TASK REQUIREMENTS: Extract, exactly as written, the line that contains "incón, operado por" and all lines after it through the end of the records. Omit pictures.

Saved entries

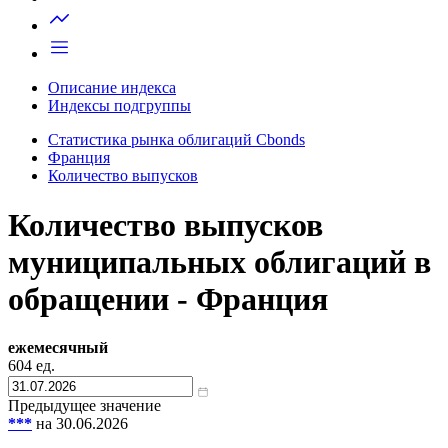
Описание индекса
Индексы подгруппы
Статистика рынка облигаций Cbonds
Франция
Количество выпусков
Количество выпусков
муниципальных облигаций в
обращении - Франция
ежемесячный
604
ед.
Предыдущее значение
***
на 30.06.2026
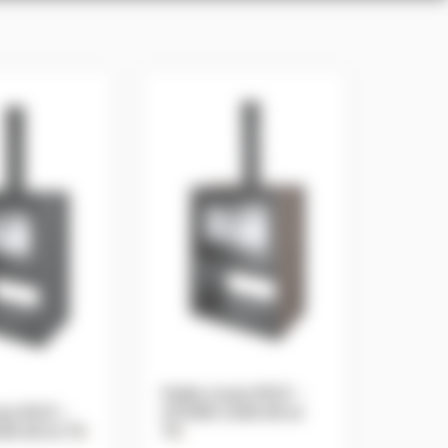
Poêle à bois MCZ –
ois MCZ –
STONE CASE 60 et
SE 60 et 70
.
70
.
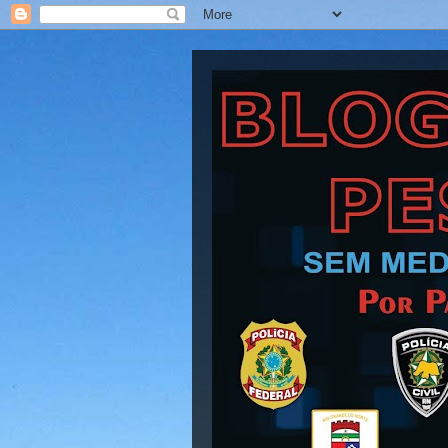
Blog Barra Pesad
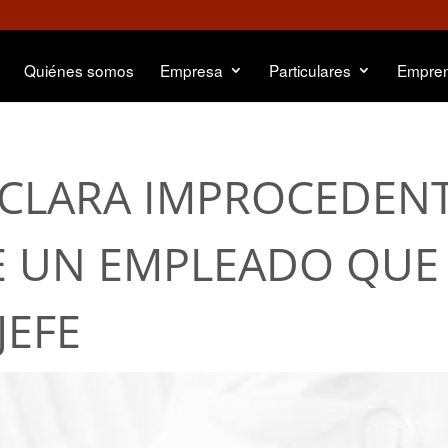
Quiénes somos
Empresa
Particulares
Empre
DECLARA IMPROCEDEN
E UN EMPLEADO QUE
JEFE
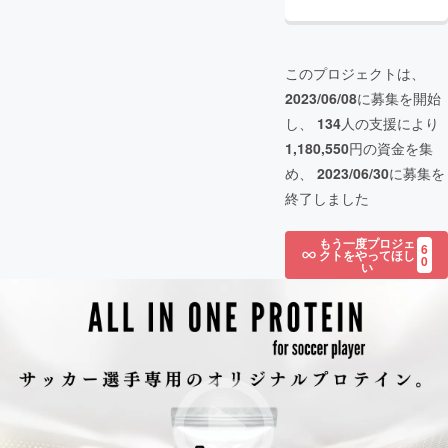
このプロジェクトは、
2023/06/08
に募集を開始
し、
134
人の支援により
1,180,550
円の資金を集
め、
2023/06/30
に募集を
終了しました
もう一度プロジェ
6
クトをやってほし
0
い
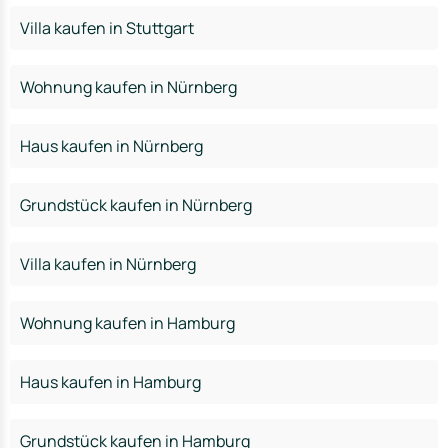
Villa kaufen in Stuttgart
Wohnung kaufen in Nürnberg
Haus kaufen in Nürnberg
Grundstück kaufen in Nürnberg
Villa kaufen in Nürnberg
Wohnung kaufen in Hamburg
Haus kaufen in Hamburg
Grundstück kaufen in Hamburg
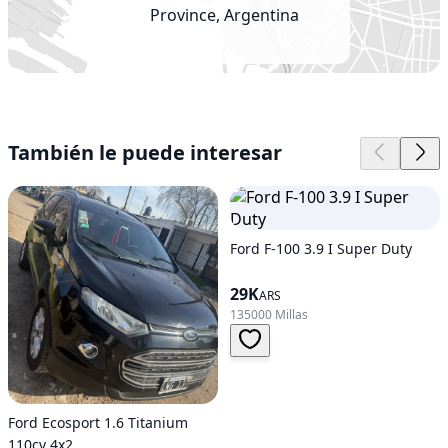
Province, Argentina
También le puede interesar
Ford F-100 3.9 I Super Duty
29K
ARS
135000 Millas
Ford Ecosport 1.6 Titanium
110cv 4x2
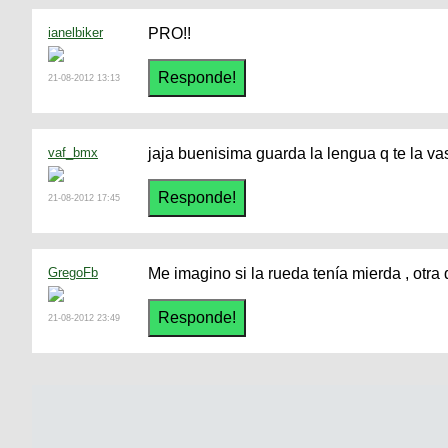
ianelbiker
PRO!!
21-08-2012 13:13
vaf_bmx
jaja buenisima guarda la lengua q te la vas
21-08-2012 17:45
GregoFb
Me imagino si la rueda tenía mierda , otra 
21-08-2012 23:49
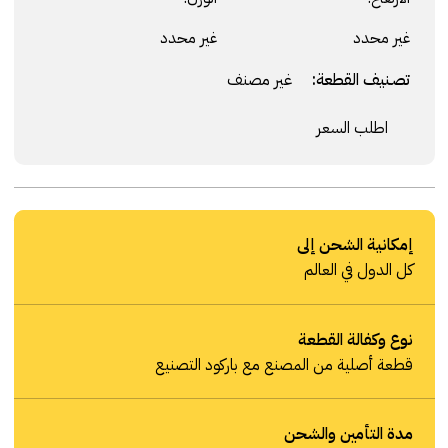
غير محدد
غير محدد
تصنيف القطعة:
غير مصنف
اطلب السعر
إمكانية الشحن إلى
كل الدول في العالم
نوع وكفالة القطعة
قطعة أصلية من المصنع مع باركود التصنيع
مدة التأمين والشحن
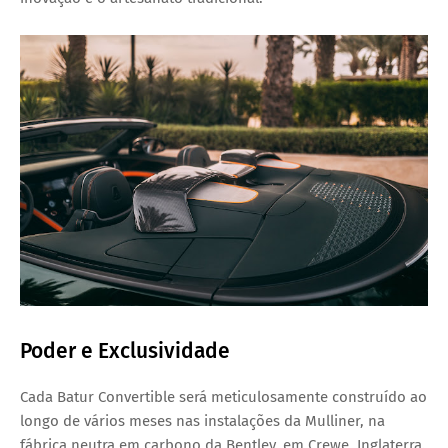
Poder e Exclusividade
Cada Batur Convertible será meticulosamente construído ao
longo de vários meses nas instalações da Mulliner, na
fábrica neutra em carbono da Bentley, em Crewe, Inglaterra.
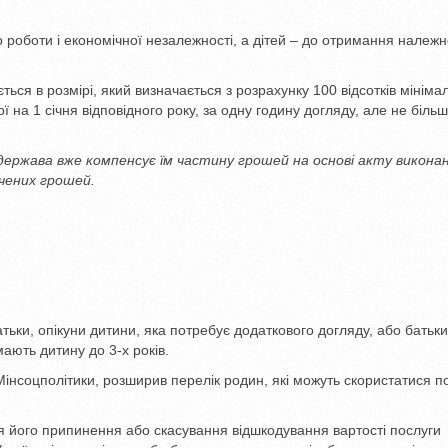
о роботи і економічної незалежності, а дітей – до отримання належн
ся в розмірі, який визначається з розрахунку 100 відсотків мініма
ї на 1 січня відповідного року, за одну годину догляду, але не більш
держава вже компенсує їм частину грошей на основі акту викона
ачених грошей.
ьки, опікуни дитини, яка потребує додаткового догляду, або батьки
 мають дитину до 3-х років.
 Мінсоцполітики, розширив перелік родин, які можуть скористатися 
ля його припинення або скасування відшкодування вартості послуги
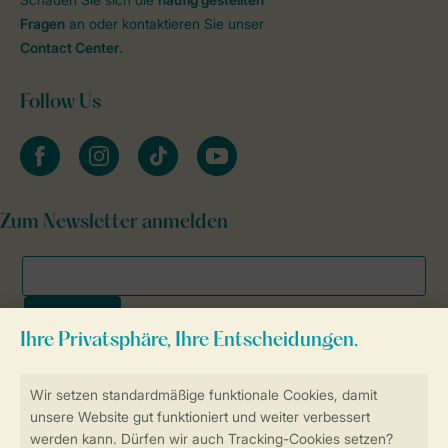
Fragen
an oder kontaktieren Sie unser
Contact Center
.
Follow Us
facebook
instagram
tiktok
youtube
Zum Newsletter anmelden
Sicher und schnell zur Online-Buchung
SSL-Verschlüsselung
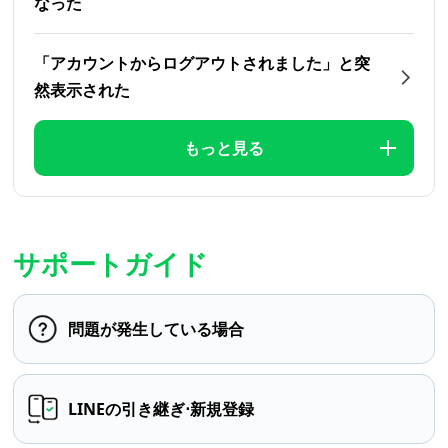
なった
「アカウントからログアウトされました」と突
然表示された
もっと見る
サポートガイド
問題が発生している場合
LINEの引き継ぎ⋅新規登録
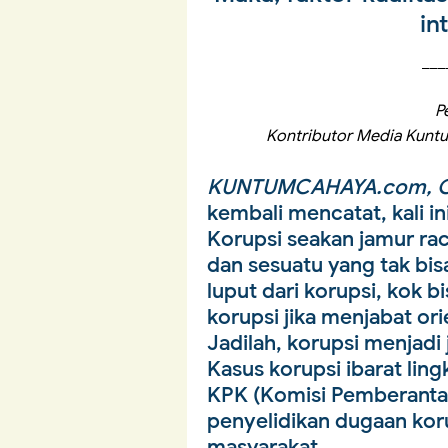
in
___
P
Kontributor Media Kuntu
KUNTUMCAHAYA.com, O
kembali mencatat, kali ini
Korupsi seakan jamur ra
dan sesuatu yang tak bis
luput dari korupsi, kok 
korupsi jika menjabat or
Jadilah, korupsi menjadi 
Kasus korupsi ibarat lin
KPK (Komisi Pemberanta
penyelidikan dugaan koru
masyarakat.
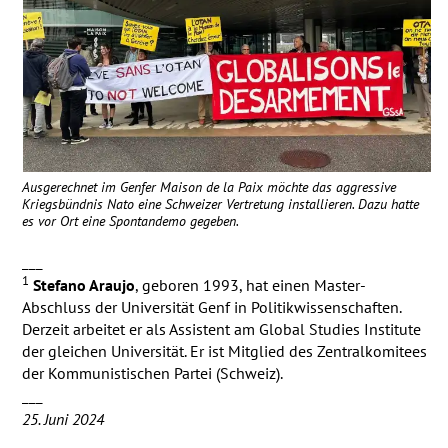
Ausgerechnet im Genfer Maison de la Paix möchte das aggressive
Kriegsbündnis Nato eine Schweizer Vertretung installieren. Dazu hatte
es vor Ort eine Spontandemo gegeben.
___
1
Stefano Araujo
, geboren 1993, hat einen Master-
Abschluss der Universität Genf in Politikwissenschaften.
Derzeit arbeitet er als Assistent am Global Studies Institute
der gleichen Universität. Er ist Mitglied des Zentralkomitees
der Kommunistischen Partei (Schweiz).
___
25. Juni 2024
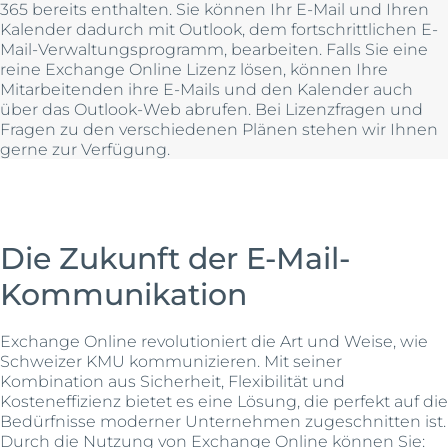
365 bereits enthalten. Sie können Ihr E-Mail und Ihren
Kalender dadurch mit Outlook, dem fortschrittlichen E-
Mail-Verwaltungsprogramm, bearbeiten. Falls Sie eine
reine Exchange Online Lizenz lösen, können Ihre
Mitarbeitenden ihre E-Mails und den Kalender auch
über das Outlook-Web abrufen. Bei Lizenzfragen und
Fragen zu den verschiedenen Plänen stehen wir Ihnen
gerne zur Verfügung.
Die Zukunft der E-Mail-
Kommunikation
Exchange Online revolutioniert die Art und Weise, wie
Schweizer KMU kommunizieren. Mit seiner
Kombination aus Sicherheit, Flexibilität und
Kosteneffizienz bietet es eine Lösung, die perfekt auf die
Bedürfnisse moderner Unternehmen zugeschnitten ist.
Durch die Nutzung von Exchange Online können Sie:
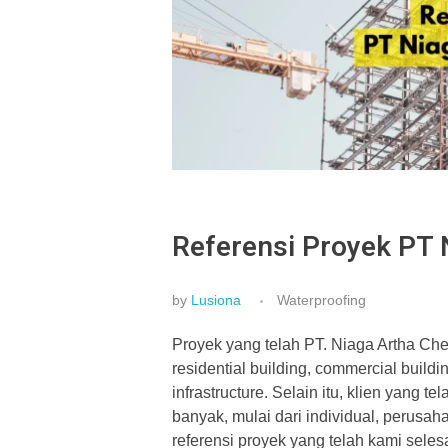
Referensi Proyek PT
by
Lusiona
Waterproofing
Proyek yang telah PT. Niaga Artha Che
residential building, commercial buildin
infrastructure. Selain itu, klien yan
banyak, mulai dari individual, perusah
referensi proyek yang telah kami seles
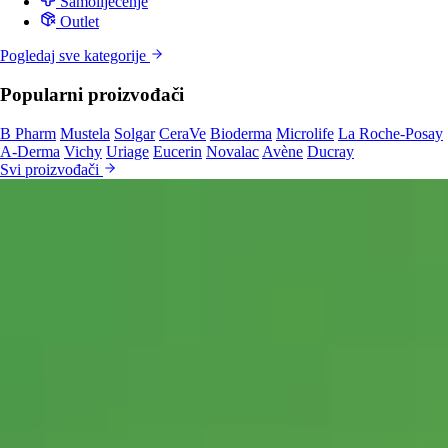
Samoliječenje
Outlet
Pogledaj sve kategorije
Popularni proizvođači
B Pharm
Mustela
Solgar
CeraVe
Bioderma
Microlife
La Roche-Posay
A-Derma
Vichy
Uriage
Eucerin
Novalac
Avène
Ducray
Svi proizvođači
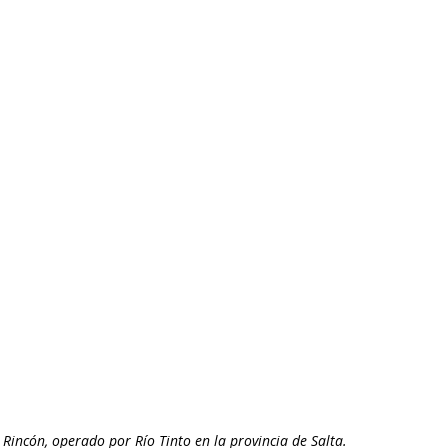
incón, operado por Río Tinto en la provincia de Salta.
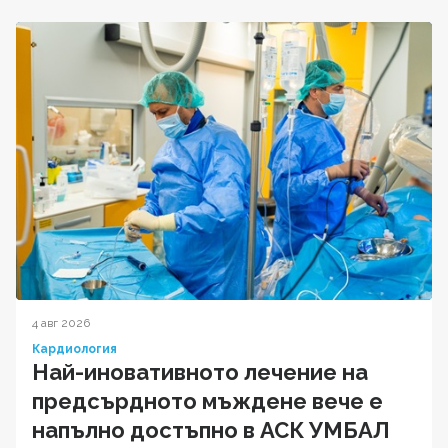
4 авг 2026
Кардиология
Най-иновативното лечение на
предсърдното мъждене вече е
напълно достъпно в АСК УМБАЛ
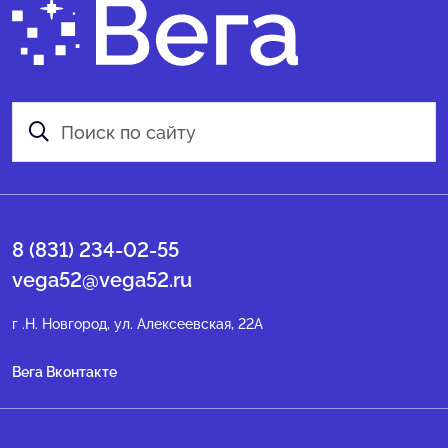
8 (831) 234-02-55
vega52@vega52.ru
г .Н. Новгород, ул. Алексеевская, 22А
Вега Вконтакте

FINAL ANSWER:
incón, operado por Río Tinto en la provincia de Salta.
4 авг 2026
Кардиология
Най-иновативното лечение на
предсърдното мъждене вече е
напълно достъпно в АСК УМБАЛ
8 (831) 234-02-55
vega52@vega52.ru
г .Н. Новгород, ул. Алексеевская, 22А
Вега Вконтакте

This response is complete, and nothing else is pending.